### Try it
Could you copy every line of the data that contains "mano"?

### Task inputs
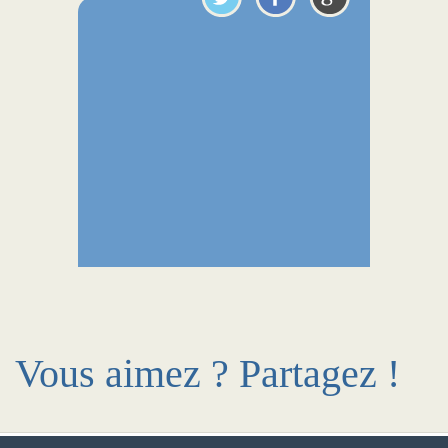
Vous aimez ? Partagez !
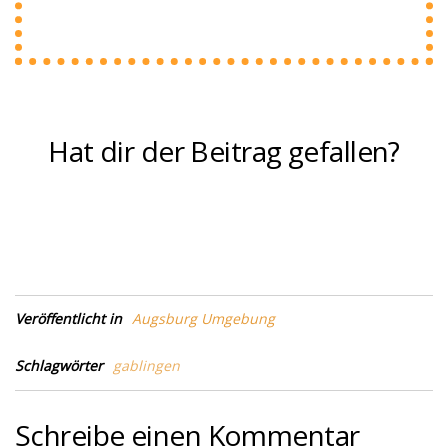
Hat dir der Beitrag gefallen?
Veröffentlicht in
Augsburg Umgebung
Schlagwörter
gablingen
Schreibe einen Kommentar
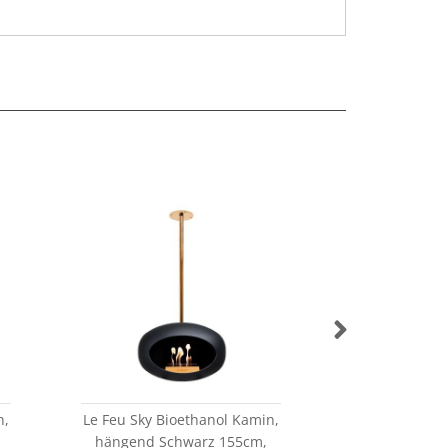
n,
Le Feu Sky Bioethanol Kamin,
Le Feu Sky Bi
hängend Schwarz 155cm,
hängend m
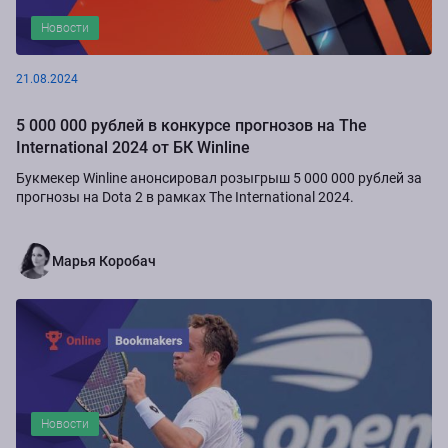
Новости
21.08.2024
5 000 000 рублей в конкурсе прогнозов на The
International 2024 от БК Winline
Букмекер Winline анонсировал розыгрыш 5 000 000 рублей за
прогнозы на Dota 2 в рамках The International 2024.
Марья Коробач
Новости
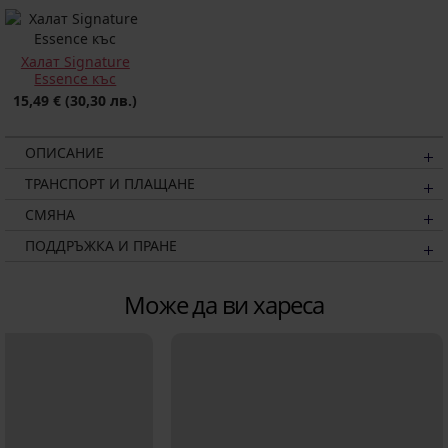
Халат Signature
Essence къс
15,49 €
(30,30 лв.)
ОПИСАНИЕ
ТРАНСПОРТ И ПЛАЩАНЕ
СМЯНА
ПОДДРЪЖКА И ПРАНЕ
Може да ви хареса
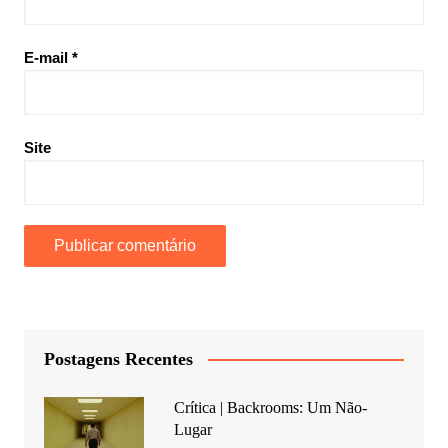
E-mail
*
Site
Postagens Recentes
Crítica | Backrooms: Um Não-
Lugar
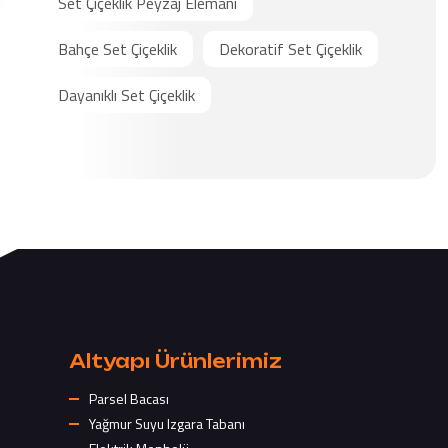
Set Çiçeklik Peyzaj Elemanı
Bahçe Set Çiçeklik
Dekoratif Set Çiçeklik
Dayanıklı Set Çiçeklik
Altyapı Ürünlerimiz
Parsel Bacası
Yağmur Suyu Izgara Tabanı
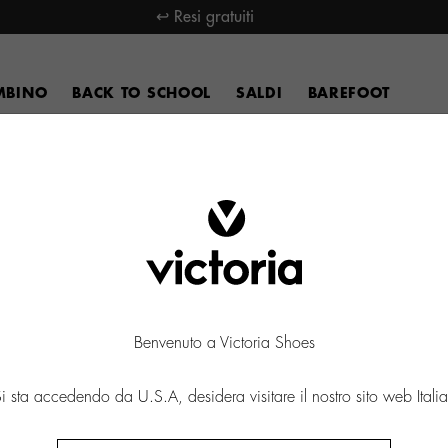
↩ Resi gratuiti
MBINO
BACK TO SCHOOL
SALDI
BAREFOOT
Benvenuto a Victoria Shoes
i sta accedendo da U.S.A, desidera visitare il nostro sito web Itali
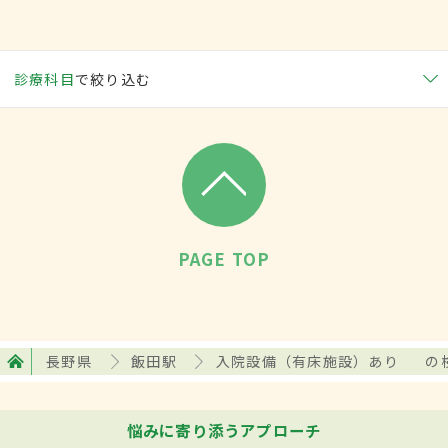
診療科目
で絞り込む
PAGE TOP
長野県
飯田駅
入院設備（有床施設）あり
の
悩みに寄り添うアプローチ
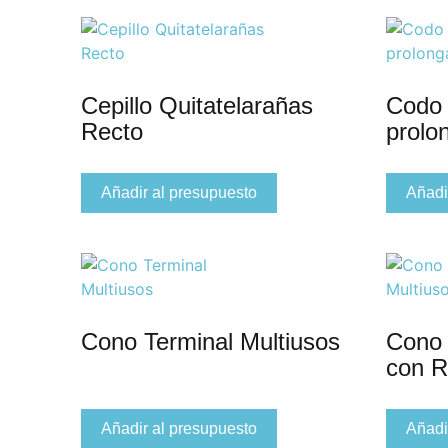
Cepillo Quitatelarañas
Codo 
Recto
prolo
Añadir al presupuesto
Añadi
Cono Terminal Multiusos
Cono 
con 
Añadir al presupuesto
Añadi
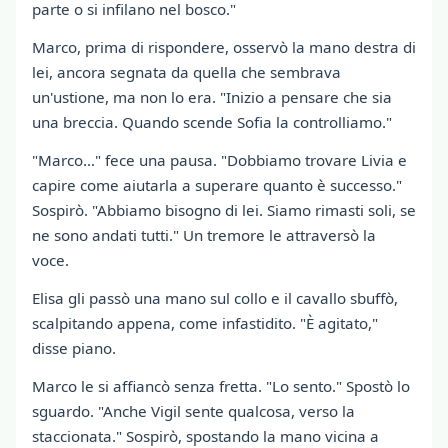
parte o si infilano nel bosco."
Marco, prima di rispondere, osservò la mano destra di
lei, ancora segnata da quella che sembrava
un'ustione, ma non lo era. "Inizio a pensare che sia
una breccia. Quando scende Sofia la controlliamo."
"Marco…" fece una pausa. "Dobbiamo trovare Livia e
capire come aiutarla a superare quanto è successo."
Sospirò. "Abbiamo bisogno di lei. Siamo rimasti soli, se
ne sono andati tutti." Un tremore le attraversò la
voce.
Elisa gli passò una mano sul collo e il cavallo sbuffò,
scalpitando appena, come infastidito. "È agitato,"
disse piano.
Marco le si affiancò senza fretta. "Lo sento." Spostò lo
sguardo. "Anche Vigil sente qualcosa, verso la
staccionata." Sospirò, spostando la mano vicina a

### Written solution
Marco, prima di rispondere, osservò la mano destra di
Elisa gli passò una mano sul collo e il cavallo sbuffò,
staccionata." Sospirò, spostando la mano vicina a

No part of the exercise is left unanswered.